[DATA Boundary: Start]

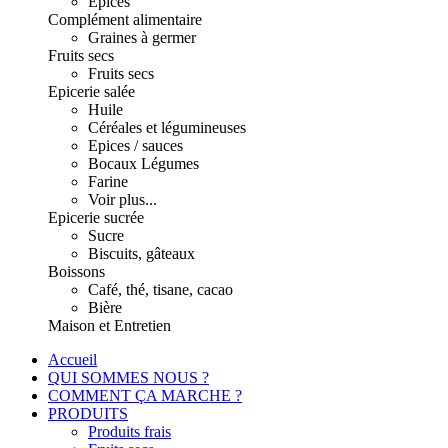
Epices
Complément alimentaire
Graines à germer
Fruits secs
Fruits secs
Epicerie salée
Huile
Céréales et légumineuses
Epices / sauces
Bocaux Légumes
Farine
Voir plus...
Epicerie sucrée
Sucre
Biscuits, gâteaux
Boissons
Café, thé, tisane, cacao
Bière
Maison et Entretien
Accueil
QUI SOMMES NOUS ?
COMMENT ÇA MARCHE ?
PRODUITS
Produits frais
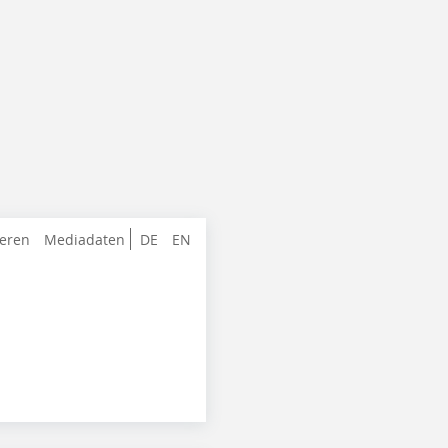
ieren
Mediadaten
DE
EN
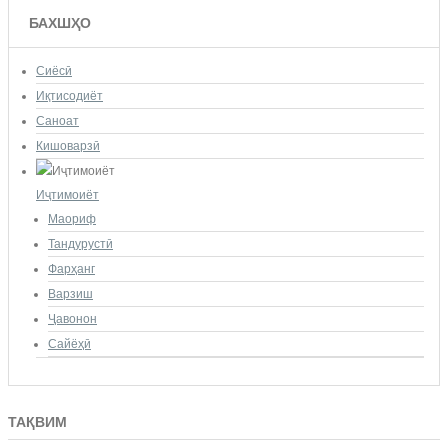
БАХШҲО
Сиёсӣ
Иқтисодиёт
Саноат
Кишоварзӣ
Иҷтимоиёт
Маориф
Тандурустӣ
Фарҳанг
Варзиш
Ҷавонон
Сайёҳӣ
ТАҚВИМ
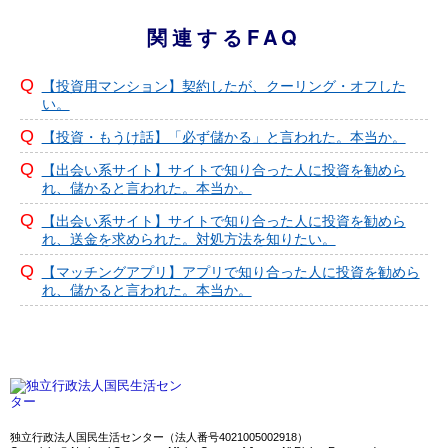
関連するFAQ
【投資用マンション】契約したが、クーリング・オフした
い。
【投資・もうけ話】「必ず儲かる」と言われた。本当か。
【出会い系サイト】サイトで知り合った人に投資を勧めら
れ、儲かると言われた。本当か。
【出会い系サイト】サイトで知り合った人に投資を勧めら
れ、送金を求められた。対処方法を知りたい。
【マッチングアプリ】アプリで知り合った人に投資を勧めら
れ、儲かると言われた。本当か。
独立行政法人国民生活センター（法人番号4021005002918）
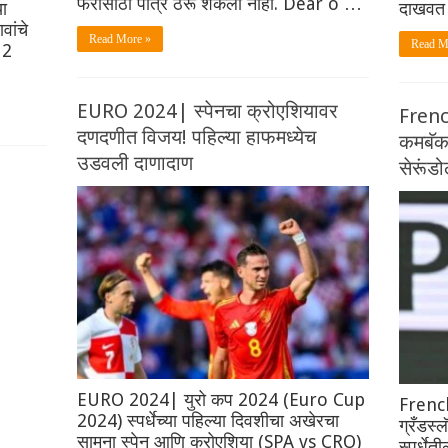
फेरीसाठी पात्र ठरू शकला नाही. Dear o …
ा
दाखवत 
वांचे
Read More »
Read M
 2
EURO 2024| स्पेनचा क्रोएशियावर
Frenc
दणदणीत विजय! पहिल्या हाफमध्येच
कमबॅकस
उडवली दाणादाण
सेरूंड
EURO 2024| युरो कप 2024 (Euro Cup
French
2024) स्पर्धेच्या पहिल्या दिवशीचा अखेरचा
ग्रँडस्
सामना स्पेन आणि क्रोएशिया (SPA vs CRO)
स्पर्धेत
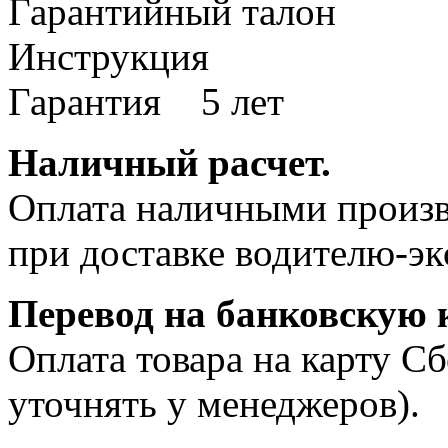
Гарантийный талон
Инструкция
Гарантия 5 лет
Наличный расчет.
Оплата наличными произв
при доставке водителю-эк
Перевод на банковскую к
Оплата товара на карту С
уточнять у менеджеров).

[DATA Boundary: End]

* _EXERCISE DIRECTIONS_:
Retype each line above precisely, please. Skip anything that is a picture.

* _SOLUTION TO THIS PROBLEM_:
Epices
Complément alimentaire
Graines à germer
Fruits secs
Fruits secs
Epicerie salée
Huile
Céréales et légumineuses
Epices / sauces
Bocaux Légumes
Farine
Voir plus...
Epicerie sucrée
Sucre
Biscuits, gâteaux
Boissons
Café, thé, tisane, cacao
Bière
Maison et Entretien
Accueil
QUI SOMMES NOUS ?
COMMENT ÇA MARCHE ?
PRODUITS
Produits frais
ieren
Mediadaten
DE
EN
БАХШҲО
Сиёсӣ
Иқтисодиёт
Саноат
Кишоварзӣ
Иҷтимоиёт
Маориф
Тандурустӣ
Фарҳанг
Варзиш
Ҷавонон
Сайёҳӣ
ТАҚВИМ
関連するFAQ
【投資用マンション】契約したが、クーリング・オフした
い。
【投資・もうけ話】「必ず儲かる」と言われた。本当か。
【出会い系サイト】サイトで知り合った人に投資を勧めら
れ、儲かると言われた。本当か。
【出会い系サイト】サイトで知り合った人に投資を勧めら
れ、送金を求められた。対処方法を知りたい。
【マッチングアプリ】アプリで知り合った人に投資を勧めら
れ、儲かると言われた。本当か。
独立行政法人国民生活センター（法人番号4021005002918）
फेरीसाठी पात्र ठरू शकला नाही. Dear o …
ा
दाखवत 
वांचे
Read More »
Read M
 2
EURO 2024| स्पेनचा क्रोएशियावर
Frenc
दणदणीत विजय! पहिल्या हाफमध्येच
कमबॅकस
उडवली दाणादाण
सेरूंड
EURO 2024| युरो कप 2024 (Euro Cup
French
2024) स्पर्धेच्या पहिल्या दिवशीचा अखेरचा
ग्रँडस्
सामना स्पेन आणि क्रोएशिया (SPA vs CRO)
स्पर्धेत
Гарантийный талон
Инструкция
Гарантия 5 лет
Наличный расчет.
Оплата наличными произв
при доставке водителю-эк
Перевод на банковскую к
Оплата товара на карту С
уточнять у менеджеров).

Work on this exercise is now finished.